The financing advances the establishment of a robust and innovative CNS pipeline, focusing initially on the Greater China region.
“One in every six people in China is living with a CNS condition, yet there are relatively few effective treatments available today, underscoring the urgent need to develop and deliver novel, effective therapies. The impact of CNS diseases extends beyond patients – to their families and society as well,” said SciNeuro Founder and chief executive officer, Min Li, Ph.D., in a statement.
Li is a prominent neuroscientist and former professor at Johns Hopkins Medicine. His company, which also includes Qiuqing Ang, M.D., Ph.D. as chief medical officer, and Danny Chen, Ph.D. as SVP & Head of Translational Science, will be particularly focused on CNS diseases where there is a major unmet need.
Genesis Therapeutics
Spun out of CEO and co-founder Evan Feinberg’s breakthrough artificial Intelligence (AI) research at Stanford University’s Pande Lab, Genesis Therapeutics is applying the resulting influential PotentialNet neural network algorithm to unify AI and biotech against a range of diseases with unmet needs.
“Artificial intelligence holds immense promise to catalyze the development of the next generation of highly selective, orally bioavailable molecules, with reduced side effects, for the most impactful drug targets,” Feinberg said at the time of the launch.
Genesis announced, on December 2, closing a $52 million Series A financing led by Rock Springs Capital. Dr. Kris Jenner of Rock Springs, who joins Genesis’ board of directors, is a renowned healthcare investor who has invested in several successful biotech companies.
Libra Therapeutics
California-based Libra Therapeutics launched in September with $29 million in Series A financing, co-led by Boehringer Ingelheim Venture Fund (BIVF), Epidarex Capital and Santé.
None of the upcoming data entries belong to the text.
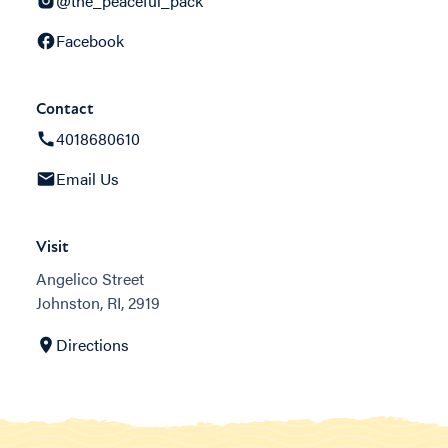
@the_peaceful_pack
Facebook
Contact
4018680610
Email Us
Visit
Angelico Street
Johnston, RI, 2919
Directions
Libra, which means “balance” when translated to English, hopes to restore balance to the brain’s neurons. The company plans to do this by developing drugs that eliminate protein aggregation by either reducing the production of toxic proteins or removing them after the fact through autophagy.
“It’s like taking out the trash. It clears out the toxic proteins that build up in the neuron, thereby allowing the neuron to function properly,” said Libra President and CEO Isaac Veinbergs, formerly of Acadia Pharmaceuticals and Sanofi.
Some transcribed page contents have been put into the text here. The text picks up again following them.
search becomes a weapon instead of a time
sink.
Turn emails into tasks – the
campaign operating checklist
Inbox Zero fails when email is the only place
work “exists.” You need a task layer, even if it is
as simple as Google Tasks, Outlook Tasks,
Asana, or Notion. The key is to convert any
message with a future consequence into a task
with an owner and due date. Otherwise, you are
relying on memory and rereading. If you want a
Libra will use this approach, along with the $29 million infusion, to develop novel small molecule drug candidates for the treatment of neurodegenerative diseases.
Tranquis Therapeutics
An immuno-neurology company with a focus on neurodegenerative and aging-related diseases, Tranquis Therapeutics beat the aforementioned four to the show, launching on July 9 with $30 million in Series A funding, led by Remiges Ventures and SR One.
Tranquis’ platform is based on the groundbreaking work of its scientific founder, Professor Edgar Engleman, M.D., and his team at Stanford University, which posits that myeloid immune cell dysfunction underlies a variety of nervous system disorders.
The company is developing small molecule therapeutic candidates that cross the blood-brain barrier to target the underlying myeloid immune cell dysfunction associated with many CNS diseases.
While its original work focused on orphan diseases such as Frontotemporal Dementia and Amyotrophic Lateral Sclerosis, the team, led by President and CEO Sanjay Kakkar, M.D., will branch out to join the fight against more widespread illnesses, Parkinson’s and Alzheimer’s.
“For our lead program, TQS-168, we have demonstrated in vitro the ability to restore a key metabolic pathway we have shown is dysfunctional in the myeloid immune cells of patients with neurodegenerative diseases, as well as highly encouraging in vivo effects in challenging neurodegenerative disease models,” Kakkar said at the time of the launch.